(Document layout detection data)
:::::

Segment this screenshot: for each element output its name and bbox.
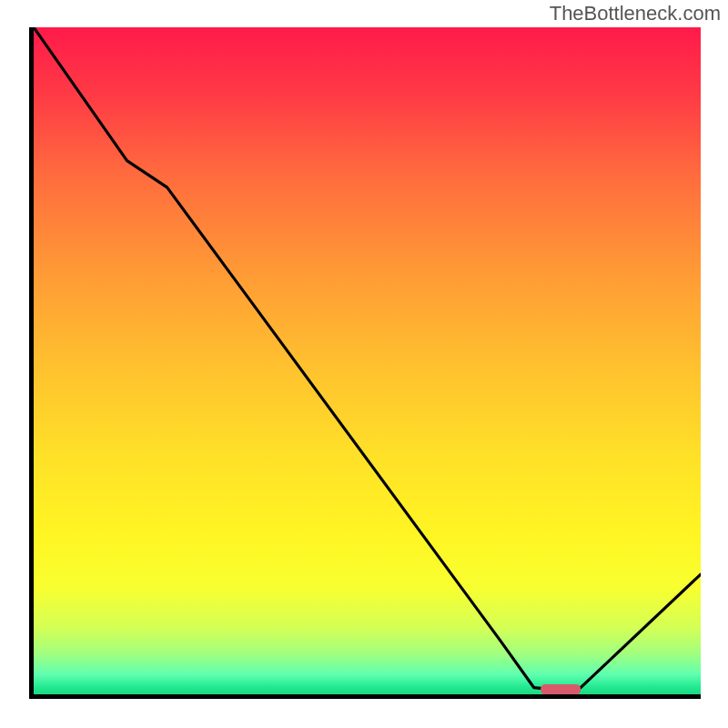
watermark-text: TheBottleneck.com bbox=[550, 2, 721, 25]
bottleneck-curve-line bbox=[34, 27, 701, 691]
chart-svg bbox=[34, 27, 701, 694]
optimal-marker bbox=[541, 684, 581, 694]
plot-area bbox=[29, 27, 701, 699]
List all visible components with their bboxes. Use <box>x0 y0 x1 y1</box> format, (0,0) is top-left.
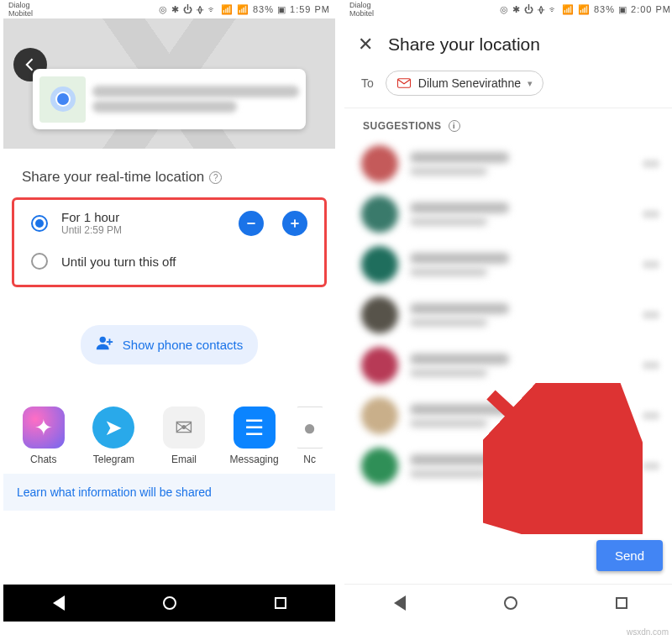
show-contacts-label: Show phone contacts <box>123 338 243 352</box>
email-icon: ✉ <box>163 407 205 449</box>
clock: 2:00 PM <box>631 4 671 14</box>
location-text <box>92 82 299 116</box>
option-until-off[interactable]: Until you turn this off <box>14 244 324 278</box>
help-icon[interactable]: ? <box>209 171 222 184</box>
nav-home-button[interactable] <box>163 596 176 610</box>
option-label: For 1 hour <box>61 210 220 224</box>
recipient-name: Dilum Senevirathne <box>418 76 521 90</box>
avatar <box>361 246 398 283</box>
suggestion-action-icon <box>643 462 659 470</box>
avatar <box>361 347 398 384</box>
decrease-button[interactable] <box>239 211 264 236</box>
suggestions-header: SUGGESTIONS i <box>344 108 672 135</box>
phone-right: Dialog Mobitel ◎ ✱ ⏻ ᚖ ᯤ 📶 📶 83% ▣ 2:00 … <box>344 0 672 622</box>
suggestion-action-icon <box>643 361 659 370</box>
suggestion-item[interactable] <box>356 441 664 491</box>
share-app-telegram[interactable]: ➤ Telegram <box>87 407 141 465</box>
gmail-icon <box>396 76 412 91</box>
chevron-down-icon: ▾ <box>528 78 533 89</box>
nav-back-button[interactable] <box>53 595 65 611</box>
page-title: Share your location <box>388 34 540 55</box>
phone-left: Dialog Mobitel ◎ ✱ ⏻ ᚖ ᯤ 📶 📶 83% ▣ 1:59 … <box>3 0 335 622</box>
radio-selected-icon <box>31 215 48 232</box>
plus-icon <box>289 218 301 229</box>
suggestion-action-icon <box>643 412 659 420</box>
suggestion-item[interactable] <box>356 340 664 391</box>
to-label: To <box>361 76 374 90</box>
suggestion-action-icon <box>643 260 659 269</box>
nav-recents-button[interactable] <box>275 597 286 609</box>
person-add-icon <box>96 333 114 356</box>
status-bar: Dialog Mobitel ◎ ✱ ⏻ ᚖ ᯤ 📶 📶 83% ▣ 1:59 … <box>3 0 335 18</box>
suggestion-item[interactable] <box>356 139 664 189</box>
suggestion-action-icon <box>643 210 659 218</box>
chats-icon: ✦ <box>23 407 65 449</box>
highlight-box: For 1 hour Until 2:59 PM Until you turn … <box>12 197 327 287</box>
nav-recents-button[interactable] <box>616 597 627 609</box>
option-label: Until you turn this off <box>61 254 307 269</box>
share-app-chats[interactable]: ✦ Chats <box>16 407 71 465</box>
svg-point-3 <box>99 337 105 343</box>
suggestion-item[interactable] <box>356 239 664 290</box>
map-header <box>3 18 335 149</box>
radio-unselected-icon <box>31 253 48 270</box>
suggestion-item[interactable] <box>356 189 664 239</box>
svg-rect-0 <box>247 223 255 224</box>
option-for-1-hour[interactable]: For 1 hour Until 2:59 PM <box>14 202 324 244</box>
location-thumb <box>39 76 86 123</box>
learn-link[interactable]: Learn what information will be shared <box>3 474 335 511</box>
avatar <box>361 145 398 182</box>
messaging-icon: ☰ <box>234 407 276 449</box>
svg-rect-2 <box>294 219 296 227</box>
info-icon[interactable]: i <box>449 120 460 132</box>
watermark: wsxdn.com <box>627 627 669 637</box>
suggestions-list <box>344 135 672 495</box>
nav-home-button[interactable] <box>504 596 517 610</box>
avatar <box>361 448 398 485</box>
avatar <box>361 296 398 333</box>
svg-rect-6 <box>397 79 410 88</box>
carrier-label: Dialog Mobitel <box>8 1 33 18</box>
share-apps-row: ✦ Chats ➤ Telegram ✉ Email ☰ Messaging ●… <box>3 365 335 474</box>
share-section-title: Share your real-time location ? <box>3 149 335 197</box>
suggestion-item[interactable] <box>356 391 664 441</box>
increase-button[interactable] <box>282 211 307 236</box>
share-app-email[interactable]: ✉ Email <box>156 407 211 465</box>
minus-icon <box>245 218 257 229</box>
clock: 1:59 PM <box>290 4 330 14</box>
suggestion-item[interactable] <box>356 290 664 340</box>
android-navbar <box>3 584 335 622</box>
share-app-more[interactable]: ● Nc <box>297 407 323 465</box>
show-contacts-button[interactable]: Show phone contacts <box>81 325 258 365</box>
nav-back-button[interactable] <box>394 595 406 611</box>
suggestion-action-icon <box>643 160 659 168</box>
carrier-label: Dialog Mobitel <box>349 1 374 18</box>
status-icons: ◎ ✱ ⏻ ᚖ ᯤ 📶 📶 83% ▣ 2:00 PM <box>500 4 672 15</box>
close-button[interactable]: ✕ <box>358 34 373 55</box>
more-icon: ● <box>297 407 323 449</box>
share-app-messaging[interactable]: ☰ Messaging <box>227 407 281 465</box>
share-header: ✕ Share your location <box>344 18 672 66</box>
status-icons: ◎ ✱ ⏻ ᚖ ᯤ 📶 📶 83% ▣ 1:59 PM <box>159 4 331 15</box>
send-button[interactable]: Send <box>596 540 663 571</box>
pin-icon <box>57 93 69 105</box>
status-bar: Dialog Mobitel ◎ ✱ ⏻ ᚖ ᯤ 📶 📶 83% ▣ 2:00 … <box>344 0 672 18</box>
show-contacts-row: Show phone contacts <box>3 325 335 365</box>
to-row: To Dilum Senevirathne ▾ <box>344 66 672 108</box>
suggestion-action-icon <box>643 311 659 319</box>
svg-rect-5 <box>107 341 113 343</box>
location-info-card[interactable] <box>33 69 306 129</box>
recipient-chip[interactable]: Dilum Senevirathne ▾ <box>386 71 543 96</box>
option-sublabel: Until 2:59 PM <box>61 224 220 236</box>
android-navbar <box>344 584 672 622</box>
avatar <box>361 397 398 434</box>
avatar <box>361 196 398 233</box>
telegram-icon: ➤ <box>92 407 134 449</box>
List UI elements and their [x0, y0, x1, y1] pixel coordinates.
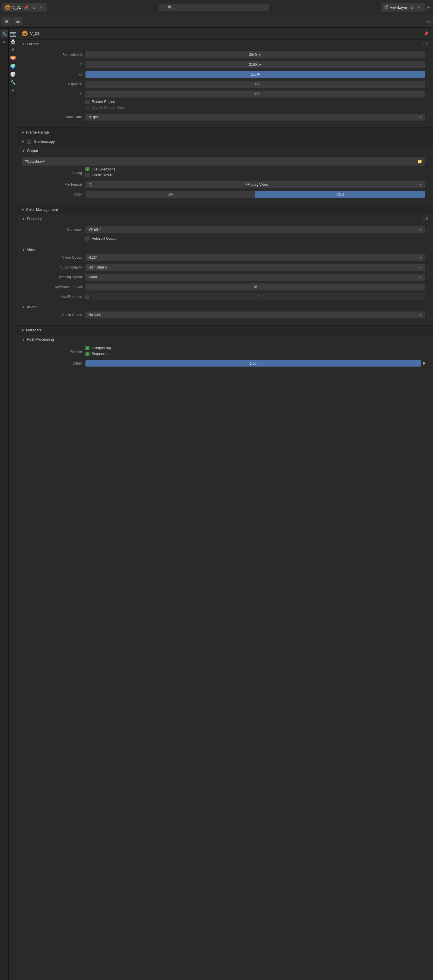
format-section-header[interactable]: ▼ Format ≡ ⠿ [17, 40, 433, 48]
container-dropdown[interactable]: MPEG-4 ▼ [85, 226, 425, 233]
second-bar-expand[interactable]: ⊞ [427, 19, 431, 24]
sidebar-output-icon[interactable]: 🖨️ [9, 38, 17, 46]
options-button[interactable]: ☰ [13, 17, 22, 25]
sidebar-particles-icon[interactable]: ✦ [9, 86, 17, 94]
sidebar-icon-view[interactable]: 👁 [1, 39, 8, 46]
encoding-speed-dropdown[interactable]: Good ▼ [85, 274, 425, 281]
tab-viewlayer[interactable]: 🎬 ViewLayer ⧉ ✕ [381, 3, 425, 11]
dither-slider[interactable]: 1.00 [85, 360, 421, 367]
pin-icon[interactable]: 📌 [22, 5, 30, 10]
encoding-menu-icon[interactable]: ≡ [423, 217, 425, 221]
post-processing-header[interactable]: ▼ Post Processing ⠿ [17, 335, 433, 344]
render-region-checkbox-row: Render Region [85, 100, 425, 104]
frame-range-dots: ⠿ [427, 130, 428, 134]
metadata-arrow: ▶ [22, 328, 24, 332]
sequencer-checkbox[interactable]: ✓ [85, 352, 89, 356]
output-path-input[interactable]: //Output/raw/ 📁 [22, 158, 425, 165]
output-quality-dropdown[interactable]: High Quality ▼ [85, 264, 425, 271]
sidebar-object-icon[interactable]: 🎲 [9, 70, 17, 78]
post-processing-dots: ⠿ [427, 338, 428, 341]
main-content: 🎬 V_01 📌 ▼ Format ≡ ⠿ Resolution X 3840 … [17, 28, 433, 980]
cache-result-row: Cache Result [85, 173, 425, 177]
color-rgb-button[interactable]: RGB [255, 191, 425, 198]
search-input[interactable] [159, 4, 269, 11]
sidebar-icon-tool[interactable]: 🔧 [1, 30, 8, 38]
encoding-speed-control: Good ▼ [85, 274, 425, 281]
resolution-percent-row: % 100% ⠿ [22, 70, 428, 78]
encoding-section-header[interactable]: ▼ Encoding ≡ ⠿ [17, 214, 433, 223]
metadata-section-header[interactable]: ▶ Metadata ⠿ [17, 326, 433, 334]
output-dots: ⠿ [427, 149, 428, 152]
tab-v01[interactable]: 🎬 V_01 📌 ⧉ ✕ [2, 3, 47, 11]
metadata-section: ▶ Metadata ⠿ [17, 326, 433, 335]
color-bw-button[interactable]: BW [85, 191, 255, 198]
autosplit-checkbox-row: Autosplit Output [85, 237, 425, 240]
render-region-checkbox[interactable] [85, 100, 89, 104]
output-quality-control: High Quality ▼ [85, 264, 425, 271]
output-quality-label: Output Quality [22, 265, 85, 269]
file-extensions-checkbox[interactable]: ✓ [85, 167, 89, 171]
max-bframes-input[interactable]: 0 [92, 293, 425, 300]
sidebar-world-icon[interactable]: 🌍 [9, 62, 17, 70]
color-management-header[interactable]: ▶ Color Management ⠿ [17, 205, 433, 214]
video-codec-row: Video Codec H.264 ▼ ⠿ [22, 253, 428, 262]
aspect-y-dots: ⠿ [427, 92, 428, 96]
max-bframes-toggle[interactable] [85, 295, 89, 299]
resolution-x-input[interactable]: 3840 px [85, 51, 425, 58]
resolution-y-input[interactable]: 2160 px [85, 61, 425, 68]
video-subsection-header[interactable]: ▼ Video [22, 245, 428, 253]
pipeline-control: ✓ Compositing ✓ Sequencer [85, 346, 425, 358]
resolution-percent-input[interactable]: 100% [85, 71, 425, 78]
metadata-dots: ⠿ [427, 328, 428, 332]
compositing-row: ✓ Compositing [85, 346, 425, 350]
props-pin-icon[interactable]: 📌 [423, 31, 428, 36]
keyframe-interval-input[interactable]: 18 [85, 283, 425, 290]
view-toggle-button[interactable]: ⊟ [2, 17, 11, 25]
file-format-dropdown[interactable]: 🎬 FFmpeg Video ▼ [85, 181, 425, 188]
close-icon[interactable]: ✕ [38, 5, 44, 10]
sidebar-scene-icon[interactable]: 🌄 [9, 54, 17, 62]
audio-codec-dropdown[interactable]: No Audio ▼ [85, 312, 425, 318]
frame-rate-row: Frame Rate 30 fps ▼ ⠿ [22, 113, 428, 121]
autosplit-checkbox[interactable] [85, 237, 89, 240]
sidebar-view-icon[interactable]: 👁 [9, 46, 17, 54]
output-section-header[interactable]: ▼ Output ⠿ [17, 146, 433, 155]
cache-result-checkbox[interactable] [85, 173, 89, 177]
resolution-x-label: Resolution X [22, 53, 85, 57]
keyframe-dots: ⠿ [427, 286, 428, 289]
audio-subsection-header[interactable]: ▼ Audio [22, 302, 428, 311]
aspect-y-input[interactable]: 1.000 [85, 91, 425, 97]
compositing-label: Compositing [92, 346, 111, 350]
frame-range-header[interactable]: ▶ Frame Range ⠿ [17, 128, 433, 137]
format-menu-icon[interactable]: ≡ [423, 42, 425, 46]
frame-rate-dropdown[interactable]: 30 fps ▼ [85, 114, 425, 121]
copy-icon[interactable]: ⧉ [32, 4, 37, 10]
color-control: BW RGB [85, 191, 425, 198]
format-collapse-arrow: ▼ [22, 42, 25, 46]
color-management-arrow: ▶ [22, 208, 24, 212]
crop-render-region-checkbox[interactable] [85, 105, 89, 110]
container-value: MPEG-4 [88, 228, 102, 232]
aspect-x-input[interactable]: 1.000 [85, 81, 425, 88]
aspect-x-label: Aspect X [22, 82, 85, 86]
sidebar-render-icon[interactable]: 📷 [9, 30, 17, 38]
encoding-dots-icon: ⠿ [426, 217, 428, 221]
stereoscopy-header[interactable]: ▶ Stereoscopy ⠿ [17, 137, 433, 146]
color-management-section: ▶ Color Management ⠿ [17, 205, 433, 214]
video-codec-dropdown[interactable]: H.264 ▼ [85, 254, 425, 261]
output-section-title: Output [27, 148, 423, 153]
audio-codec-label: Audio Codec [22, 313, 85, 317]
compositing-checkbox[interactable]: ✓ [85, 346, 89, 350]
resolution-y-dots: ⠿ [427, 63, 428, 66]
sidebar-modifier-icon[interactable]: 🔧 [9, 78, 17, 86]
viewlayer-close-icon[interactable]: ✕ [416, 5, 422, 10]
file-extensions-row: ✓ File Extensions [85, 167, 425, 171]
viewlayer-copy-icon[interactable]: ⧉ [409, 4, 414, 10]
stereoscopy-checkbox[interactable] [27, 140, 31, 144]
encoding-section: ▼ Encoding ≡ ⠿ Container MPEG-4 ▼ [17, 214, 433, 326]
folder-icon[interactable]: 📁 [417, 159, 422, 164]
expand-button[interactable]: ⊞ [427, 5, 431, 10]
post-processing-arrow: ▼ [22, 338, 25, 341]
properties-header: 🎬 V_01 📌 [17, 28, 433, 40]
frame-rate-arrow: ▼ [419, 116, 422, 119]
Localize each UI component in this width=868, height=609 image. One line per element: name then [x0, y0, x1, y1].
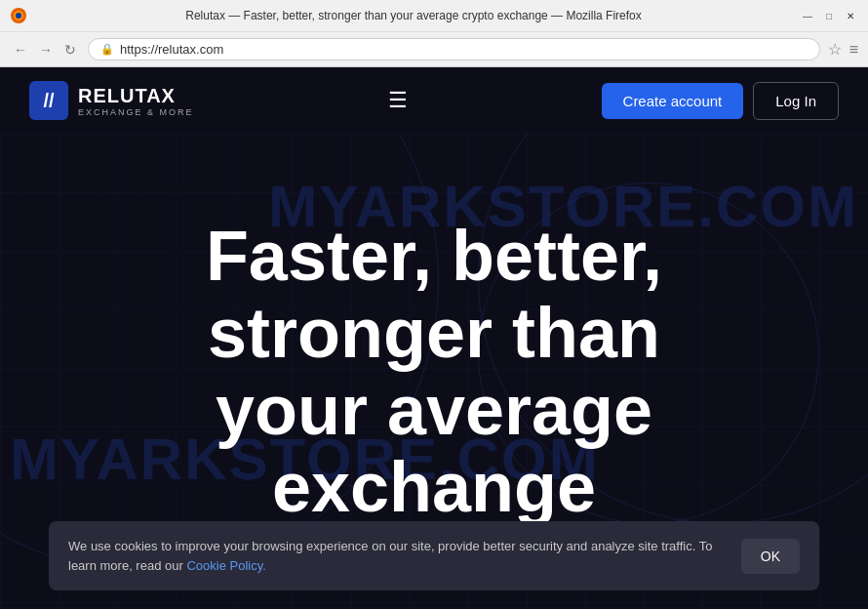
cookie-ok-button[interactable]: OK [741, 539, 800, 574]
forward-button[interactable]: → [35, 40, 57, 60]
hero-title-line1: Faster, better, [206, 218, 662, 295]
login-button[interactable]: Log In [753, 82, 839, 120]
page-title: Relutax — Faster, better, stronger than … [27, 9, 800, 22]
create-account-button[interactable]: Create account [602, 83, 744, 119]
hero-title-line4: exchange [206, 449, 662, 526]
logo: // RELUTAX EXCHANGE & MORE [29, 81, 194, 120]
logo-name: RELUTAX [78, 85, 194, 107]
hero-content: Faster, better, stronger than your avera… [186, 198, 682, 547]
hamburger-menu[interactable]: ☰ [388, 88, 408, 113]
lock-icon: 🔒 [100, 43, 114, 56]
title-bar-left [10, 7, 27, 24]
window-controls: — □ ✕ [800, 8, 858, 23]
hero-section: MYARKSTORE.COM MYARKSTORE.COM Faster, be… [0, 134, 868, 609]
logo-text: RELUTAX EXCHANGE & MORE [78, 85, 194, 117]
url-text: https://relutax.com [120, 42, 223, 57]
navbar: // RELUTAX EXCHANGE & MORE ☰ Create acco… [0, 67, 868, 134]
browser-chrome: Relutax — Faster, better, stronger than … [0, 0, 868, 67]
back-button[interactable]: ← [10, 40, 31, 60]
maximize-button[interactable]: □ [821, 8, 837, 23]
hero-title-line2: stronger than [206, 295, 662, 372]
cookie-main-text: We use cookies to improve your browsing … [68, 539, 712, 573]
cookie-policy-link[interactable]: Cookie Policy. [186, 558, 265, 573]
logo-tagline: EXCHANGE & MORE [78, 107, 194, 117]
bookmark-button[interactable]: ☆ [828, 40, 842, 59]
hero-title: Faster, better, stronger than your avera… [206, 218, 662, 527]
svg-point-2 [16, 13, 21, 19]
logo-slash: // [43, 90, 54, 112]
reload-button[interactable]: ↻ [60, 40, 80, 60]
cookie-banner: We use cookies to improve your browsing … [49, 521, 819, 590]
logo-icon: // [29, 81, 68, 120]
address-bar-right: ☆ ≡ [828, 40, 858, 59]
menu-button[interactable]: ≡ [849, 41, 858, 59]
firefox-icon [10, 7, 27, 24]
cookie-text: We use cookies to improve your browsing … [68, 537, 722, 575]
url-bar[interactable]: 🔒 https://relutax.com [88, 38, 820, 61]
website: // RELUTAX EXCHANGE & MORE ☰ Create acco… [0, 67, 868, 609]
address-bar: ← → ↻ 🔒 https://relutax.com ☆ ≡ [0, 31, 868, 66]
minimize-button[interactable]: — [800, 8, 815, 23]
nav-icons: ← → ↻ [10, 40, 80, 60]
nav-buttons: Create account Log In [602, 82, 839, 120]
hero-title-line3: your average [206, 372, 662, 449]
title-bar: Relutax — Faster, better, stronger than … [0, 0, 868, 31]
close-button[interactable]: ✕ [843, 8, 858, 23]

:::::

_Work order_.
Filter the entries above down to the lines containing the word "link".

_Result_.
learn-link[interactable]: Learn what information will be shared <box>3 474 335 511</box>
cookie-policy-link[interactable]: Cookie Policy. [186, 558, 265, 573]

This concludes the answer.